Mid-Infrared Conductivity from Mid-Gap States Associated with Charge Stripes

TL;DR

This study investigates the optical conductivity in stripe-ordered La(2)NiO(4+d), revealing mid-gap states linked to charge stripes and their temperature-dependent behavior, providing insights relevant to cuprate superconductors.

Contribution

It demonstrates the decomposition of optical conductivity into components associated with stripe-related mid-gap states and thermal excitation effects, highlighting the role of charge stripes in optical properties.

Findings

Mid-infrared peak linked to stripe-related mid-gap states

Drude peak appears with thermal excitation of carriers

Mid-IR peak shifts to lower energy with temperature

Abstract

The optical conductivity of La(2-x)Sr(x)NiO(4) has been interpreted in various ways, but so far the proposed interpretations have neglected the fact that the holes doped into the NiO(2) planes order in diagonal stripes, as established by neutron and X-ray scattering.
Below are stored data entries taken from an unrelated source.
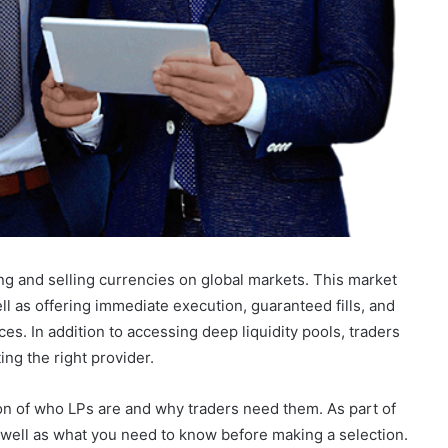
g and selling currencies on global markets. This market
ell as offering immediate execution, guaranteed fills, and
ces. In addition to accessing deep liquidity pools, traders
ing the right provider.
ion of who LPs are and why traders need them. As part of
s well as what you need to know before making a selection.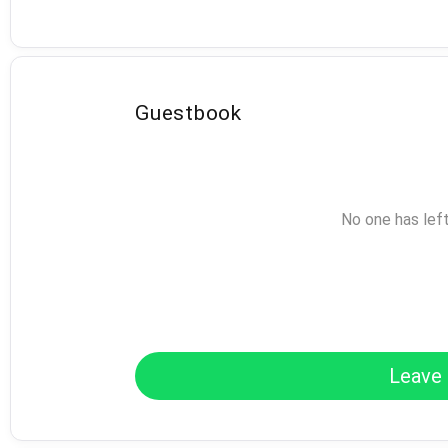
Guestbook
No one has lef
Leave 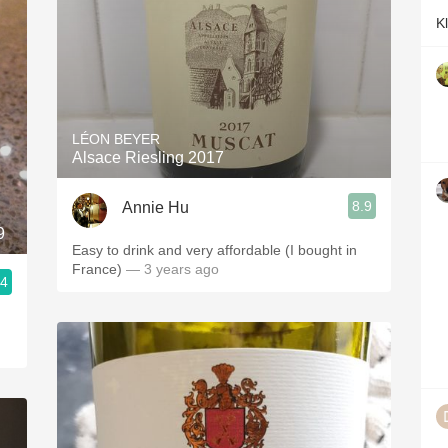
K
LÉON BEYER
Alsace Riesling 2017
8.9
Annie Hu
9
Easy to drink and very affordable (I bought in
France)
— 3 years ago
.4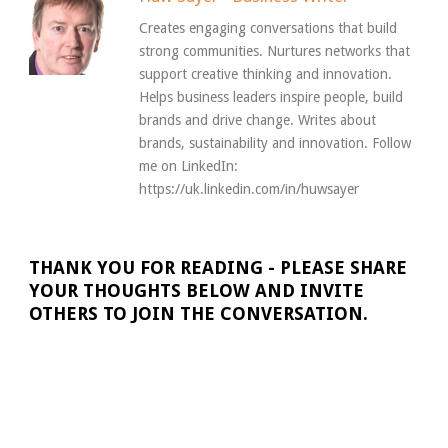
Creates engaging conversations that build
strong communities. Nurtures networks that
support creative thinking and innovation.
Helps business leaders inspire people, build
brands and drive change. Writes about
brands, sustainability and innovation. Follow
me on LinkedIn:
https://uk.linkedin.com/in/huwsayer
THANK YOU FOR READING - PLEASE SHARE
YOUR THOUGHTS BELOW AND INVITE
OTHERS TO JOIN THE CONVERSATION.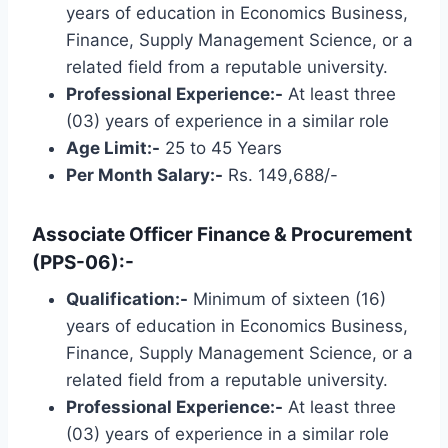
years of education in Economics Business,
Finance, Supply Management Science, or a
related field from a reputable university.
Professional Experience:-
At least three
(03) years of experience in a similar role
Age Limit:-
25 to 45 Years
Per Month Salary:-
Rs. 149,688/-
Associate Officer Finance & Procurement
(PPS-06):-
Qualification:-
Minimum of sixteen (16)
years of education in Economics Business,
Finance, Supply Management Science, or a
related field from a reputable university.
Professional Experience:-
At least three
(03) years of experience in a similar role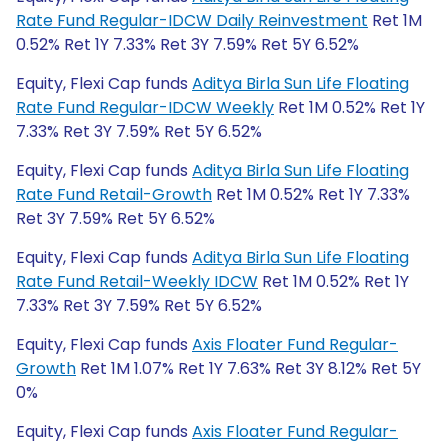
Rate Fund Regular-IDCW Daily Reinvestment
Ret 1M
0.52% Ret 1Y 7.33% Ret 3Y 7.59% Ret 5Y 6.52%
Equity, Flexi Cap funds
Aditya Birla Sun Life Floating
Rate Fund Regular-IDCW Weekly
Ret 1M 0.52% Ret 1Y
7.33% Ret 3Y 7.59% Ret 5Y 6.52%
Equity, Flexi Cap funds
Aditya Birla Sun Life Floating
Rate Fund Retail-Growth
Ret 1M 0.52% Ret 1Y 7.33%
Ret 3Y 7.59% Ret 5Y 6.52%
Equity, Flexi Cap funds
Aditya Birla Sun Life Floating
Rate Fund Retail-Weekly IDCW
Ret 1M 0.52% Ret 1Y
7.33% Ret 3Y 7.59% Ret 5Y 6.52%
Equity, Flexi Cap funds
Axis Floater Fund Regular-
Growth
Ret 1M 1.07% Ret 1Y 7.63% Ret 3Y 8.12% Ret 5Y
0%
Equity, Flexi Cap funds
Axis Floater Fund Regular-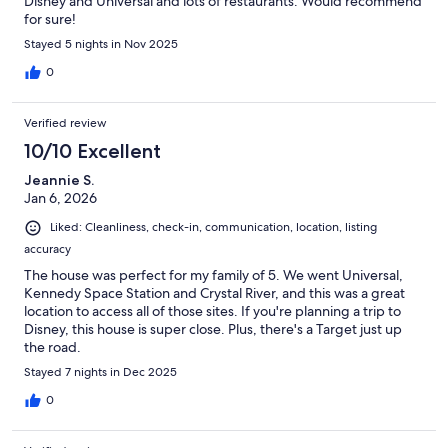
Disney and Universal and lots of restaurants. Would recommend
for sure!
Stayed 5 nights in Nov 2025
0
Verified review
10/10 Excellent
Jeannie S.
Jan 6, 2026
Liked: Cleanliness, check-in, communication, location, listing
accuracy
The house was perfect for my family of 5. We went Universal,
Kennedy Space Station and Crystal River, and this was a great
location to access all of those sites. If you're planning a trip to
Disney, this house is super close. Plus, there's a Target just up
the road.
Stayed 7 nights in Dec 2025
0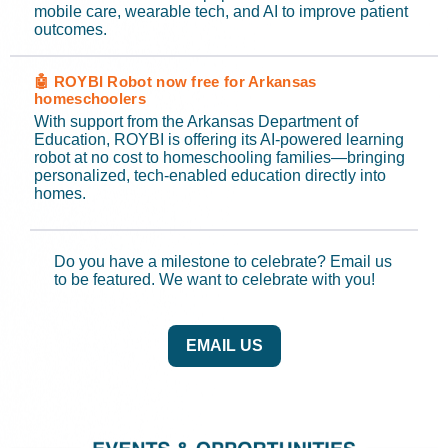
mobile care, wearable tech, and AI to improve patient
outcomes.
🤖 ROYBI Robot now free for Arkansas
homeschoolers
With support from the Arkansas Department of
Education, ROYBI is offering its AI-powered learning
robot at no cost to homeschooling families—bringing
personalized, tech-enabled education directly into
homes.
Do you have a milestone to celebrate? Email us
to be featured. We want to celebrate with you!
EMAIL US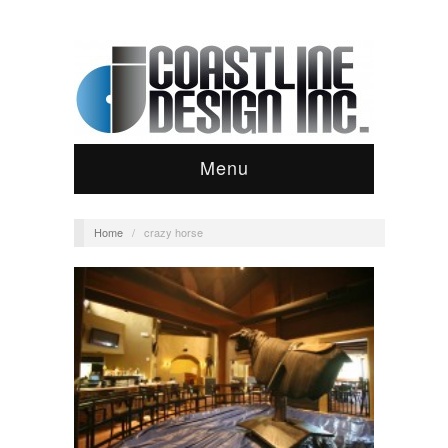
Menu
Home
/
crazy horse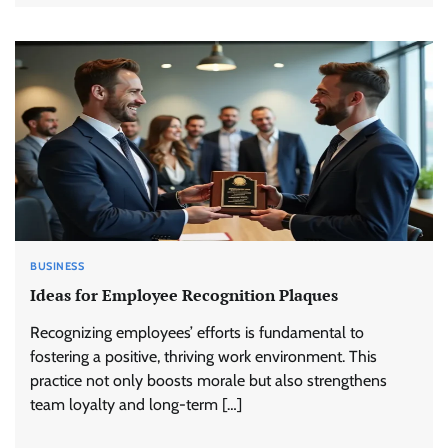
BUSINESS
Ideas for Employee Recognition Plaques
Recognizing employees’ efforts is fundamental to
fostering a positive, thriving work environment. This
practice not only boosts morale but also strengthens
team loyalty and long-term […]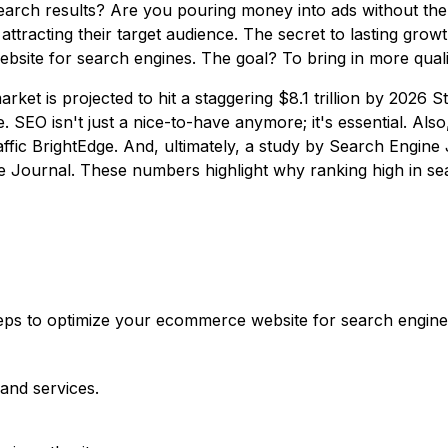
earch results? Are you pouring money into ads without the 
 attracting their target audience. The secret to lasting gro
site for search engines. The goal? To bring in more quali
et is projected to hit a staggering $8.1 trillion by 2026 St
rce. SEO isn't just a nice-to-have anymore; it's essential. A
affic BrightEdge. And, ultimately, a study by Search Engine
e Journal
. These numbers highlight why ranking high in sea
 steps to optimize your ecommerce website for search engi
and services.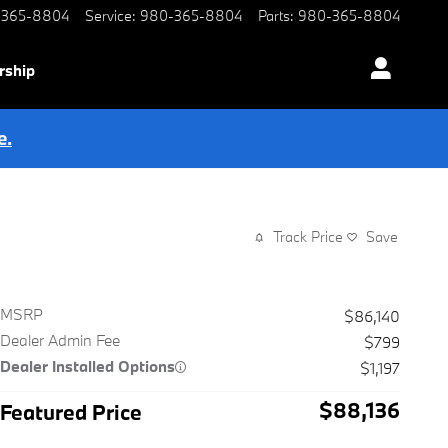
-365-8804
Service
:
980-365-8804
Parts
:
980-365-8804
rship
e.
Track Price
Save
MSRP
$86,140
Dealer Admin Fee
$799
Dealer Installed Options
$1,197
$88,136
Featured Price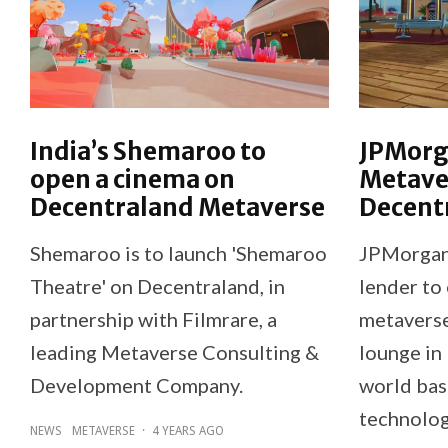
India’s Shemaroo to
JPMorg
open a cinema on
Metaver
Decentraland Metaverse
Decent
Shemaroo is to launch 'Shemaroo
JPMorgan 
Theatre' on Decentraland, in
lender to 
partnership with Filmrare, a
metaverse
leading Metaverse Consulting &
lounge in 
Development Company.
world bas
technolog
NEWS
METAVERSE
·
4 YEARS AGO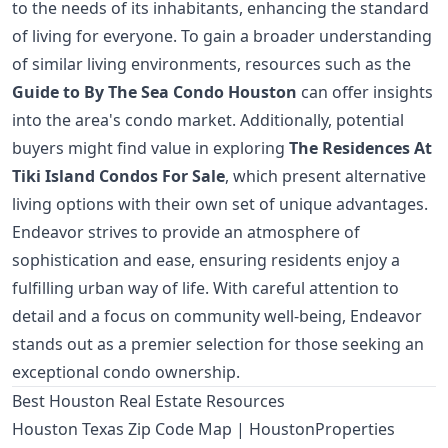
to the needs of its inhabitants, enhancing the standard
of living for everyone. To gain a broader understanding
of similar living environments, resources such as the
Guide to By The Sea Condo Houston
can offer insights
into the area's condo market. Additionally, potential
buyers might find value in exploring
The Residences At
Tiki Island Condos For Sale
, which present alternative
living options with their own set of unique advantages.
Endeavor strives to provide an atmosphere of
sophistication and ease, ensuring residents enjoy a
fulfilling urban way of life. With careful attention to
detail and a focus on community well-being, Endeavor
stands out as a premier selection for those seeking an
exceptional condo ownership.
Best Houston Real Estate Resources
Houston Texas Zip Code Map | HoustonProperties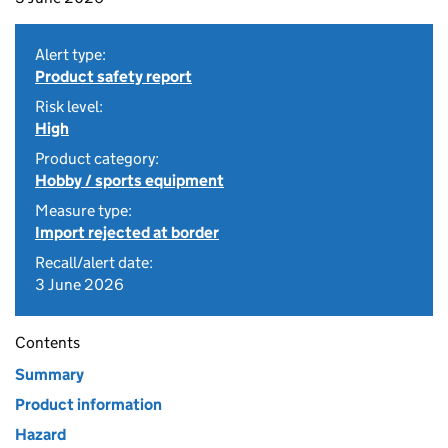
Alert type:
Product safety report
Risk level:
High
Product category:
Hobby / sports equipment
Measure type:
Import rejected at border
Recall/alert date:
3 June 2026
Contents
Summary
Product information
Hazard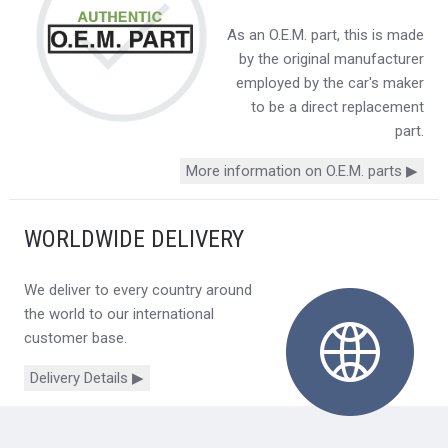
As an O.E.M. part, this is made
by the original manufacturer
employed by the car's maker
to be a direct replacement
part.
More information on O.E.M. parts ▶
WORLDWIDE DELIVERY
We deliver to every country around
the world to our international
customer base.
Delivery Details ▶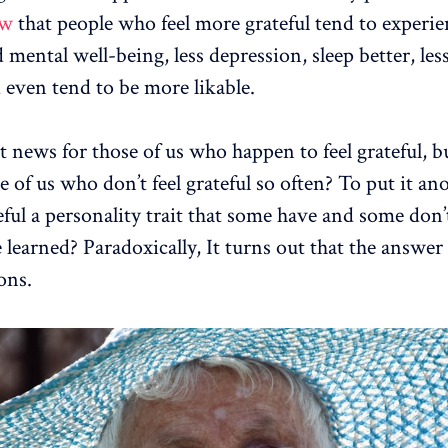
ow
that people who feel more grateful tend to experie
 mental well-being, less depression, sleep better, les
d even tend to be more likable.
t news for those of us who happen to feel grateful, bu
e of us who don’t feel grateful so often? To put it an
eful a personality trait that some have and some don’
 learned? Paradoxically, It turns out that the answer 
ons.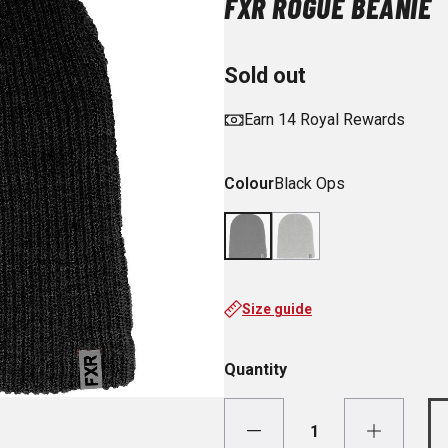
FXR ROGUE BEANIE
Sold out
Earn 14 Royal Rewards
Colour
Black Ops
Size guide
Quantity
Here we present a study of optical conductivity in La(2)NiO(4+d) with d=2/15, a material in which the charge stripes order three-dimensionally. We show that the conductivity can be decomposed into two components, a mid-infrared peak that we attribute to transitions from the filled valence band into empty mid-gap states associated with the stripes, and a Drude peak that appears at higher temperatures as carriers are thermally excited into the mid-gap states. The shift of the mid-IR peak to lower energy with increasing temperature is explained in terms of the Franck-Condon effect. The relevance of these results to understanding the optical conductivity in the cuprates is discussed.